Data Structures

Algorithms and data structures tend to go together.

Links

The basic ontology of data structures with just a very few examples of each type. A more complete list can be found here.

Linear Data Structures

Arrays

One of the most basic of data structures that exploits the addressing logic of linear, one dimensional, memory systems. A structure whereby the elements stored it in are adjacent to each other in memory and allow for O(1) random access.

Circular buffer

Matrix

Bloom Filter

A probablistic data structure to determine if a value may be in a set, or certainly is not. There are sometimes false positives, but never false negatives. Elements can only be added, not removed.

Lists

Linked lists: Each node in the list linked to the next in the list. O(1) insertion, but traversal is O(n). Singly linked lists only links in one direction from head to tail. Doubly linked has larger resource overhead for storage of forward and backward pointers but makes removal and insertion O(1). Benefits over array are better insertion and removal but slower random access. Also no need to reallocate the entire linked list when new items are added because each data does not need to be adjacent to the rest in memory.

Skip lists

Hash Based

  • Hash Table: Keys associated with values. The keys are hashed to provide for efficient lookup of the value to which the key is associated. Typically implemented with an array and a hash function (along with a collision algorithm to sort out instances where duplicate keys map to the same array position).
  • Bloom Filters

Trees

  • M-way Trees: M, being the degree of the tree. A binary search tree has a degree of 2. M-way trees can various degrees or number subtrees
    • Binary trees: elements have at most 2 children
      • Binary search tree
      • Red-black tree
    • B-trees: elements can have more than 2 children, or m children
      • B-tree
      • B+ tree: Similar to B-tree but all leaf nodes are linked together in a doubly-linked list.
    • Types:
      • Ternary tree
      • K-ary tree
      • Tries
    • Links:
      • https://webdocs.cs.ualberta.ca/~holte/T26/m-way-trees.html
      • https://www.studytonight.com/advanced-data-structures/b-trees-mway-trees-data-structure
  • Heaps
    • Heap
    • Binary heap
    • Weak heap
  • Trees
    • Tree
    • Radix tree
    • Suffix tree
  • Space-partitioning trees
    • Segment tree
    • Range tree
  • Graphs: Collections of vertexes and edges.
    • Graph
    • Adjacency matrix
    • DAG (Directed Acyclic Graph)
    • Directed ternary: each child has at most three children
  • Abstract data types:
    • Set: A (typically) unordered set of elements that only retains one of each value.
    • Stack: Collection of items where only the top most (most recently added item) is available. Typically last in, first out, depending on the insertion algorithm.
    • Queue: Collection of items where only the oldest item is available, new items added to the back, oldest from the front (FIFO or LILO).
    • String: In many high-level programming languages a String is a data structure that abstracts the creation, access, and mutation of an array of characters.

Common Data Structures

Graphs

A graph is a collection of vertices and edges. Edges connect vertices in the graph. The vertices are where the data is stored.

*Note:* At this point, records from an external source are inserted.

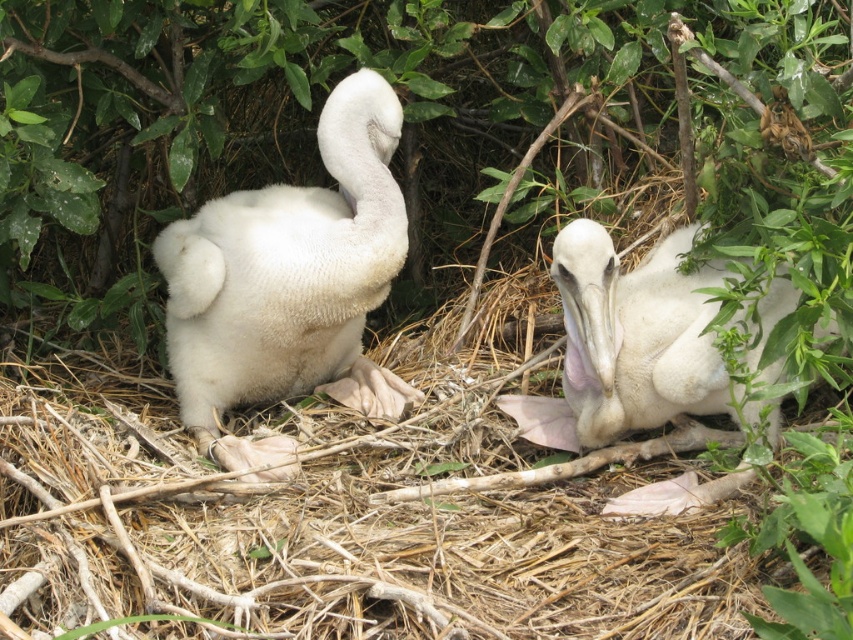 Between white fluffy bird at left and white fluffy bird at center, which one appears on the right side from the viewer's perspective?

white fluffy bird at center is more to the right.

Is white fluffy bird at left thinner than white fluffy bird at center?

In fact, white fluffy bird at left might be wider than white fluffy bird at center.

Who is more forward, (271,317) or (692,392)?

Point (692,392) is more forward.

Find the location of `white fluffy bird at left`. white fluffy bird at left is located at coordinates (289, 282). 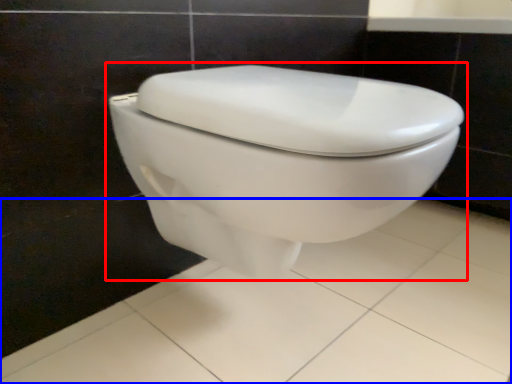 Question: Which object appears farthest to the camera in this image, toilet (highlighted by a red box) or porcelain (highlighted by a blue box)?

Choices:
 (A) toilet
 (B) porcelain

Answer: (A) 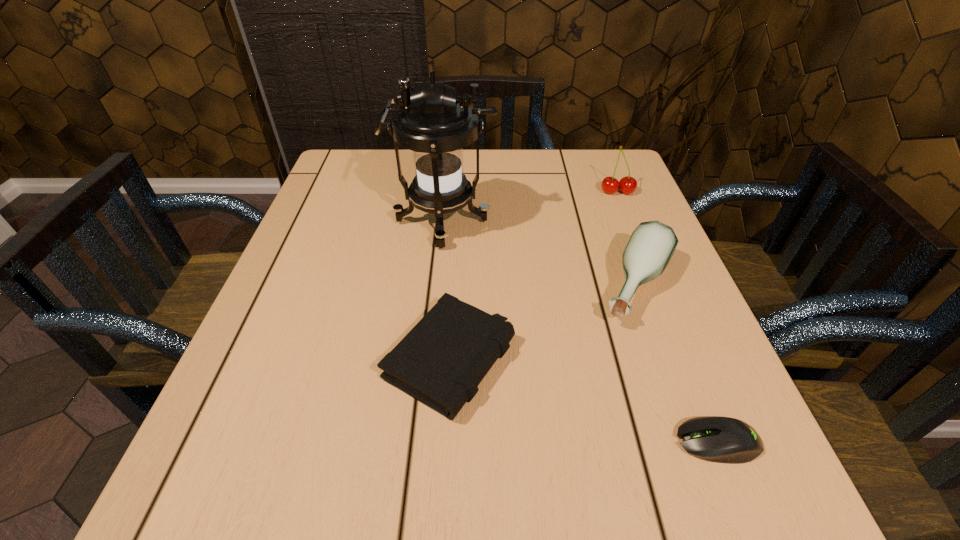 The width and height of the screenshot is (960, 540). Find the location of `free space between the third tallest object and the computer mouse`. free space between the third tallest object and the computer mouse is located at coordinates (678, 364).

At what (x,y) coordinates should I click in order to perform the action: click on vacant area that lies between the third tallest object and the computer mouse. Please return your answer as a coordinate pair (x, y). Looking at the image, I should click on (678, 364).

In order to click on free space between the lantern and the second shortest object in this screenshot , I will do `click(446, 291)`.

I want to click on empty space that is in between the cherry and the shortest object, so click(667, 317).

What are the coordinates of `free area in between the shortest object and the second shortest object` in the screenshot? It's located at (584, 401).

The image size is (960, 540). What are the coordinates of `vacant region between the Bible and the tallest object` in the screenshot? It's located at (446, 291).

You are a GUI agent. You are given a task and a screenshot of the screen. Output one action in this format:
    pyautogui.click(x=<x>, y=<y>)
    Task: Click on the vacant space that's between the lantern and the second tallest object
    
    Given the screenshot: What is the action you would take?
    pyautogui.click(x=530, y=207)

Locate an element on the screen. object that is the third closest to the second shortest object is located at coordinates (718, 439).

The image size is (960, 540). Identify the location of object that is the second closest to the computer mouse. (441, 361).

Where is `free space that satisfies the following two spatial constraints: 1. with the stems of the second tallest object pointing upwards; 2. on the wheel side of the shortest object`? The image size is (960, 540). free space that satisfies the following two spatial constraints: 1. with the stems of the second tallest object pointing upwards; 2. on the wheel side of the shortest object is located at coordinates (718, 442).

The three types of graphs are

  1. Undirected: A graph in which the edges do not connote any directional relationship.
  2. Connected: A graph in which all nodes can reach all other nodes in the graph by following edges in any direction.
  3. Directed: A graph in which each of the edges has a defined direction between the vertices. This defines how the vertices are related to each other. For instance, we can use a directed graph to model a map where a vertex is location A on the map and a directed edge is a one-way street that connects location A to location B.
Adjacency Matrix vs. Adjacency List

An adjacency matrix can be used to represent both a cyclic and acyclic graph. It is a two dimensional binary array of n*n size where n is the number of nodes in the graph. Each row’s id is a pointer to the node. The columns in each row indicate to which other node id there is a relationship. In a directed graph it includes a True/1 in the column if there is an edge from the current row’s node to the node represented by that column id. If it is undirected there is a True/1 in each column where an edge exists connecting the two nodes.

(add a graphic example)

An adjacency list is an array of separate linked lists. In a graph with n nodes the array is of length n. Each element of the array referring to a node in the array. For a directed graph, each array’s value is a list of node id’s to which there is a directional edge. For an undirected graph each array’s value is a list of nodes to which there is any edge.

(add a graphic example)

B-Tree

Usually a shallow but very wide structure. Similar to binary search tree except that a node can have more than two children. Better suited for r/w large blocks of data, think a filesystem or database. The leaves of the tree are where the data is stored. Intermediary nodes only store keys that are used as separators to partition the data. In a 2-3 b-tree, the parent node stores two values which separate the three child leaves. Each leaf stores multiple values which speeds up access because of the locality of the data on disk or in RAM.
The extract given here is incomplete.